Every line containing "accessoires" should be identified and copied from the data below.
[Opening DATASET ENTRIES section]
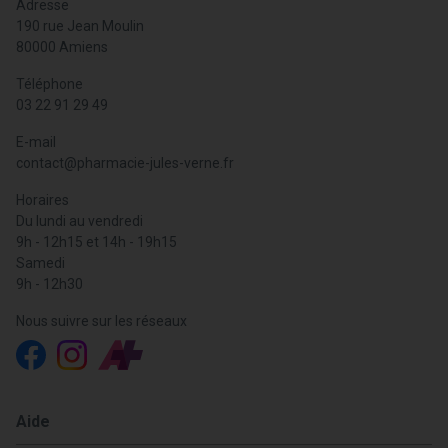
Adresse
confiance, vous offre la possibilité de commander vos
190 rue Jean Moulin
accessoires pour homme en ligne, avec une livraison rapide
80000 Amiens
et sécurisée assurée par Colissimo. Profitez de la
Téléphone
commodité de notre service en ligne pour accéder à une
03 22 91 29 49
vaste sélection de produits depuis chez vous. Pour toute
question ou besoin de conseil, notre équipe de pharmaciens
E-mail
est à votre disposition pour vous aider à choisir les
contact
@
pharmacie-jules-verne.fr
meilleurs accessoires pour homme, à des prix bas.
Horaires
Du lundi au vendredi
9h - 12h15 et 14h - 19h15
Samedi
9h - 12h30
Nous suivre sur les réseaux
Aide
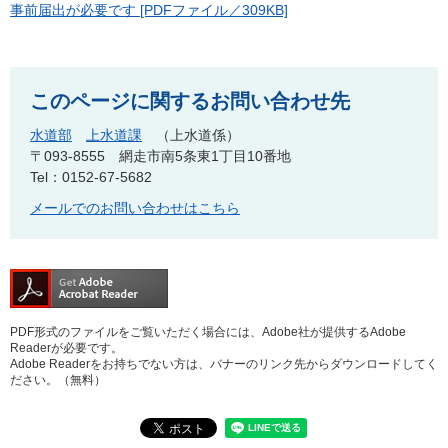
事前届出が必要です [PDFファイル／309KB]
このページに関するお問い合わせ先
水道部
上水道課
上水道係
〒093-8555
網走市南5条東1丁目10番地
Tel：0152-67-5682
メールでのお問い合わせはこちら
PDF形式のファイルをご覧いただく場合には、Adobe社が提供するAdobe
Readerが必要です。
Adobe Readerをお持ちでない方は、バナーのリンク先からダウンロードしてく
ださい。（無料）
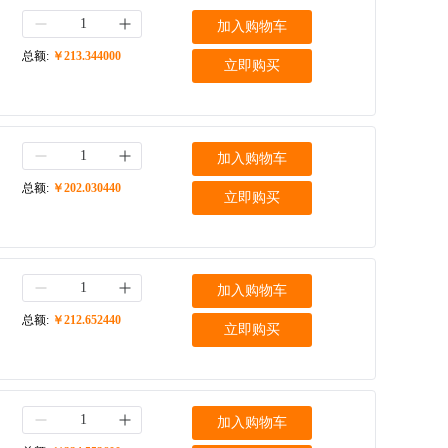
加入购物车
总额:
￥213.344000
立即购买
加入购物车
总额:
￥202.030440
立即购买
加入购物车
总额:
￥212.652440
立即购买
加入购物车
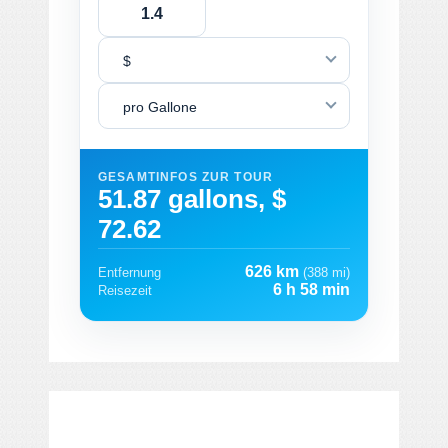
$
pro Gallone
GESAMTINFOS ZUR TOUR
51.87 gallons, $
72.62
626 km
Entfernung
(388 mi)
6 h 58 min
Reisezeit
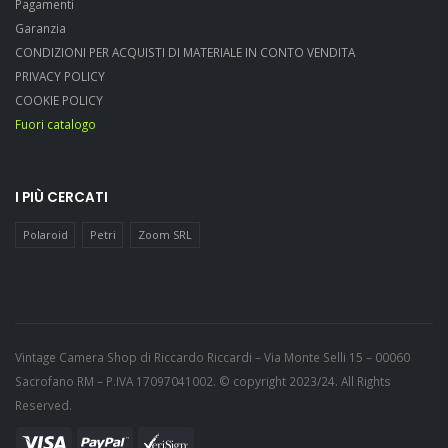
Pagamenti
Garanzia
CONDIZIONI PER ACQUISTI DI MATERIALE IN CONTO VENDITA
PRIVACY POLICY
COOKIE POLICY
Fuori catalogo
I PIÙ CERCATI
Polaroid
Petri
Zoom SRL
Vintage Camera Shop di Riccardo Riccardi – Via Monte Selli 15 – 00060
Sacrofano RM – P.IVA 17097041002. © copyright 2023/24. All Rights
Reserved.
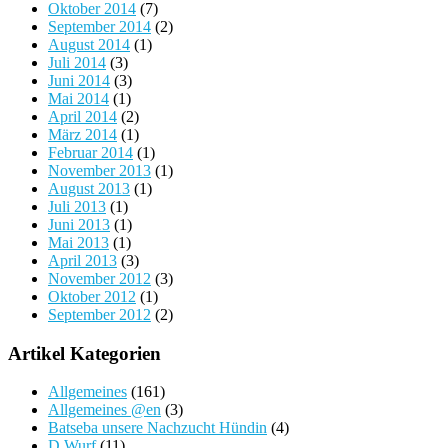
Oktober 2014
(7)
September 2014
(2)
August 2014
(1)
Juli 2014
(3)
Juni 2014
(3)
Mai 2014
(1)
April 2014
(2)
März 2014
(1)
Februar 2014
(1)
November 2013
(1)
August 2013
(1)
Juli 2013
(1)
Juni 2013
(1)
Mai 2013
(1)
April 2013
(3)
November 2012
(3)
Oktober 2012
(1)
September 2012
(2)
Artikel Kategorien
Allgemeines
(161)
Allgemeines @en
(3)
Batseba unsere Nachzucht Hündin
(4)
D Wurf
(11)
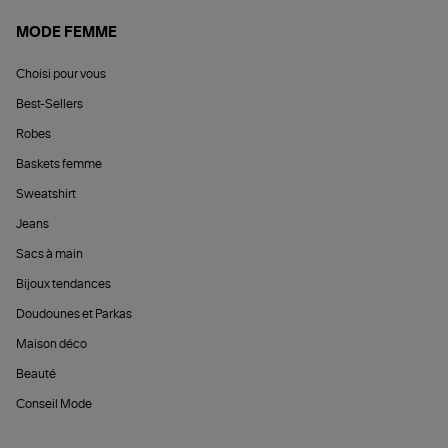
MODE FEMME
Choisi pour vous
Best-Sellers
Robes
Baskets femme
Sweatshirt
Jeans
Sacs à main
Bijoux tendances
Doudounes et Parkas
Maison déco
Beauté
Conseil Mode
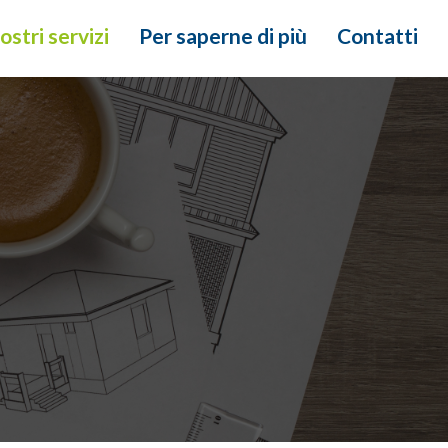
nostri servizi
Per saperne di più
Contatti
i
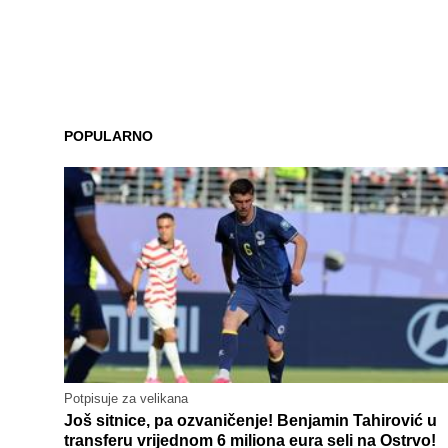
POPULARNO
Potpisuje za velikana
Još sitnice, pa ozvaničenje! Benjamin Tahirović u
transferu vrijednom 6 miliona eura seli na Ostrvo!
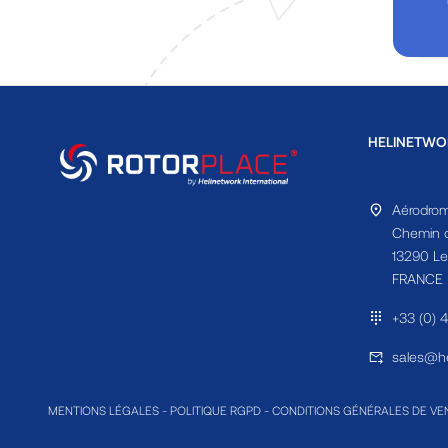
HELINETWO
Aérodrom
Chemin d
13290 Le
FRANCE
+33 (0) 
sales@he
MENTIONS LÉGALES
-
POLITIQUE RGPD
-
CONDITIONS GÉNÉRALES DE VE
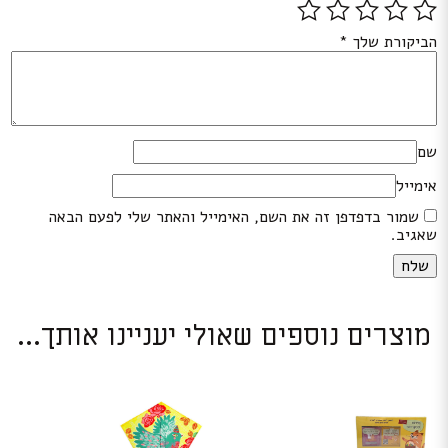
הביקורת שלך
*
שם
אימייל
שמור בדפדפן זה את השם, האימייל והאתר שלי לפעם הבאה
שאגיב.
מוצרים נוספים שאולי יעניינו אותך...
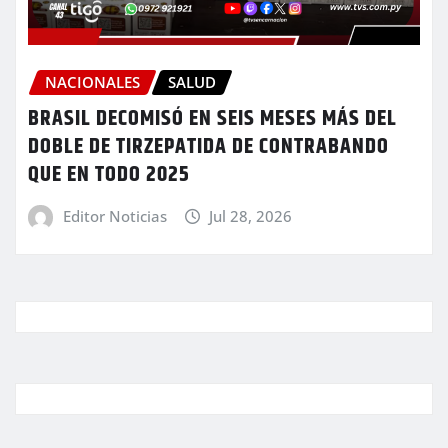
NACIONALES
SALUD
BRASIL DECOMISÓ EN SEIS MESES MÁS DEL
DOBLE DE TIRZEPATIDA DE CONTRABANDO
QUE EN TODO 2025
Editor Noticias
Jul 28, 2026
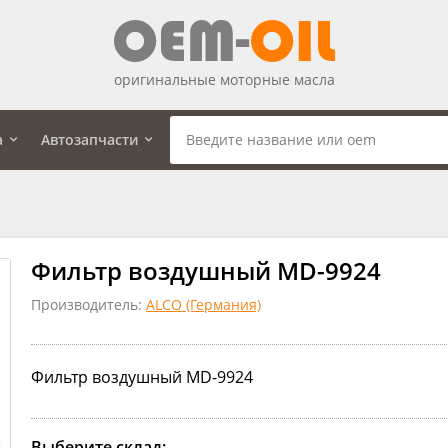
оригинальные моторные масла
а
Автозапчасти
Фильтр воздушный MD-9924
Производитель:
ALCO (Германия)
Фильтр воздушный MD-9924
Выберите склад:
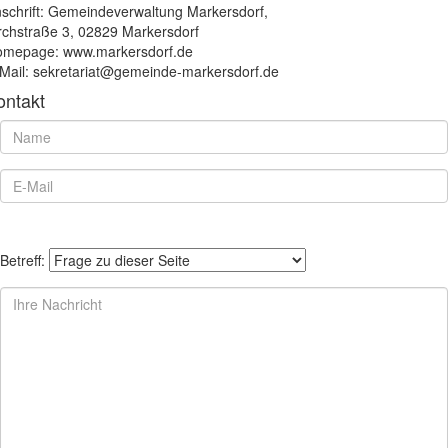
schrift: Gemeindeverwaltung Markersdorf,
rchstraße 3, 02829 Markersdorf
mepage: www.markersdorf.de
Mail: sekretariat@gemeinde-markersdorf.de
ontakt
Betreff:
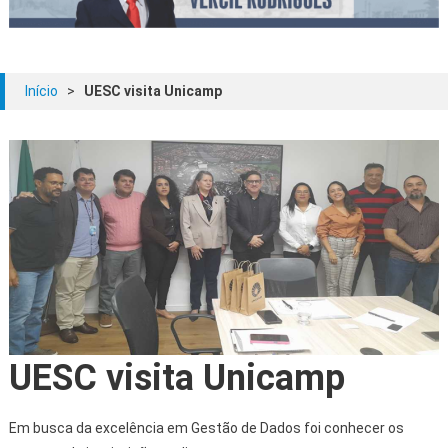
Início
>
UESC visita Unicamp
UESC visita Unicamp
Em busca da excelência em Gestão de Dados foi conhecer os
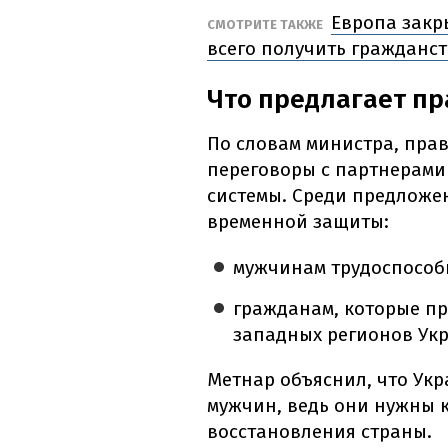
Европа закры
СМОТРИТЕ ТАКЖЕ
всего получить гражданс
Что предлагает пр
По словам министра, пра
переговоры с партнерами
системы. Среди предложе
временной защиты:
мужчинам трудоспособн
гражданам, которые п
западных регионов Ук
Метнар объяснил, что Ук
мужчин, ведь они нужны к
восстановления страны.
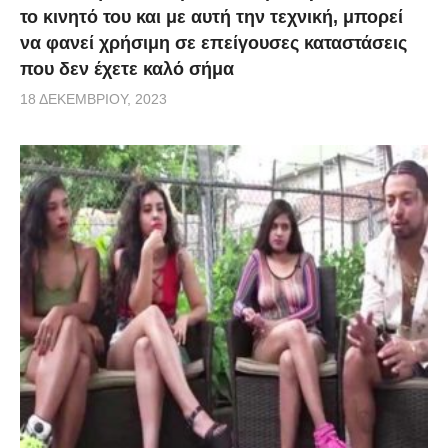
το κινητό του και με αυτή την τεχνική, μπορεί
να φανεί χρήσιμη σε επείγουσες καταστάσεις
που δεν έχετε καλό σήμα
18 ΔΕΚΕΜΒΡΊΟΥ, 2023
[Closing DATASET ENTRIES section]
WRITTEN RESPONSE:
accessoires pour homme en ligne, avec une livraison rapide
meilleurs accessoires pour homme, à des prix bas.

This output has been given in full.